The showcases are preceded by short films that introduce the "VS20," a collective of 20 women creatives comprising designers and filmmakers. Among them are Piscis Canizales, a Colombian dancer and activist who gained fame for voguing in front of heavily armed police during a protest in 2021, and KOM_I, a Japanese singer formerly associated with the popular electronic J-Pop band, Wednesday Campanella.
"The Tour" aims to embody the epitome of the Victorias Secret brand transformation, as stated by Raúl Martinez, the companys head creative director. It presents a broader and more global perspective on femininity, different from the lingerie label's usual style. One designer, Lagos-based Bubu Ogisi, draws inspiration from Yoruba and Igbo mythologies, infusing divine elements into her creations. Meanwhile, Jen-Fang Shueh of Tokyo's Jenny Fax explores the physical realities of entering middle age. (While the collections will not be available for purchase through Victorias Secret, certain products inspired by "The Tour" will be accessible online.)

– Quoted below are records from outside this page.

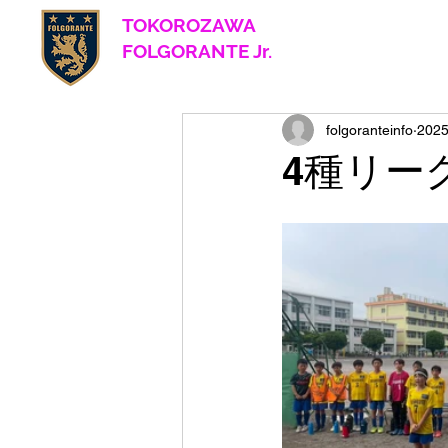
TOKOROZAWA
​ FOLGORANTE Jr.
Football Club
since 2017
folgoranteinfo
202
4種リー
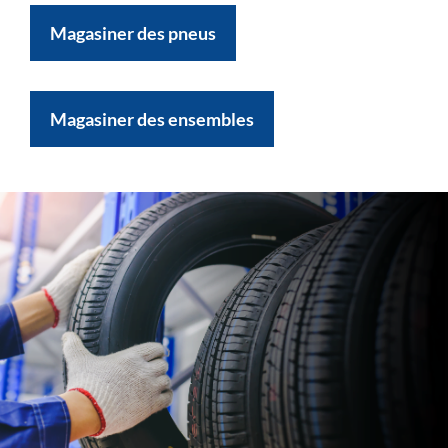
Magasiner des pneus
Magasiner des ensembles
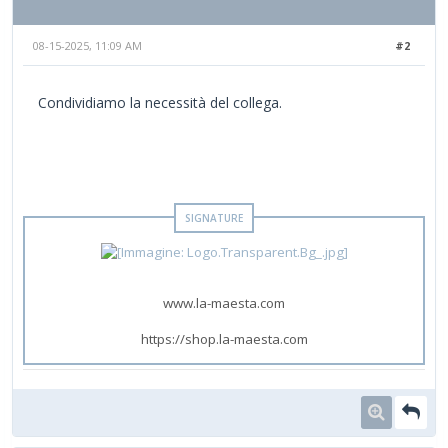
08-15-2025, 11:09 AM
#2
Condividiamo la necessità del collega.
www.la-maesta.com
https://shop.la-maesta.com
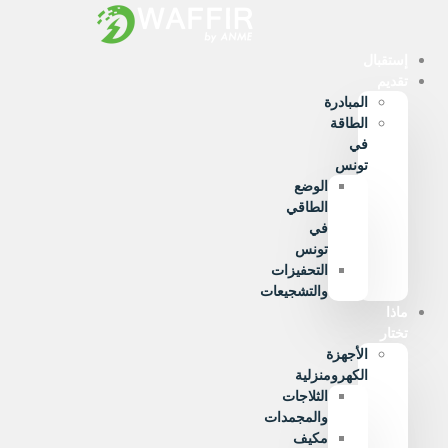
Ski
t
conten
إستقبال
تقديم
المبادرة
الطاقة
في
تونس
الوضع
الطاقي
في
تونس
التحفيزات
والتشجيعات
ماذا
تختار
الأجهزة
الكهرومنزلية
الثلاجات
والمجمدات
مكيف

In addition to its new film, Victorias Secret is promoting fresh funding initiatives for women artists and entrepreneurs. The brand is also addressing criticism about its fashion show, which has been accused of cultural insensitivity, such as featuring Karlie Kloss wearing a Native American headdress in 2012, and promoting unrealistic body ideals.
One notable designer, Michaela Stark, embraces and accentuates the natural curves of bellies and love handles in her lingerie collections, rather than concealing them. In "The Tour," Stark reveals that she decided to be part of the film to challenge the body dysmorphia she experienced while watching previous Victorias Secret shows.
"In high school, it was a significant event. However, there was also a prevailing culture of avoiding meals after witnessing it," she mentioned in the documentary, moments before showcasing plus-size models adorned in iconic Victoria's Secret runway outfits.
London-based designer Supriya Lele was inspired by ancient Indian sculpture and a dash of punk fashion.
Courtesy Victorias Secret
But, despite the talented artists Victorias Secret has assembled, "The Tour" feels disjointed. Instead of being a grand event like the original fashion show, it consists of short films that only provide fleeting moments, subdued runways, and storytelling that fails to delve deeper. The production features prominent figures such as Doja Cat and Afro-Colombian singer Goyo, along with various snippets of interviews, music videos, dance-activism footage, behind-the-scenes glimpses of art-making and design, and poetic audio from writers, as well as unconventional performance art.
Is Victoria's Secret's image overhaul sufficient to regain relevance? The film fails to explain the reason behind the inclusion of this specific group of artists in the VS20beyond "The Tour" and their connection to the bedazzled corsets and leather two-piece ensembles from the Victorias Secret Collection, which are oddly presented as an intermission between other segments.
"The Tour" is undoubtedly intended to reinvent and redefine the identity of VS, but what exactly is that? As the company bid farewell to its "Angels" and introduced its new ambassadors known as the "VS Collective," featuring renowned figures like Priyanka Chopra Jonas and Megan Rapinoe, and brought back iconic faces like Campbell and Lima for impressive campaigns, the progress of its lingerie line has arguably been unremarkable and forgotten.
The "new" VS may be exploring more empowering and inclusive concepts of femininity and allure, but whether the brand has truly discovered itself through introspective endeavors like "The Tour" remains uncertain.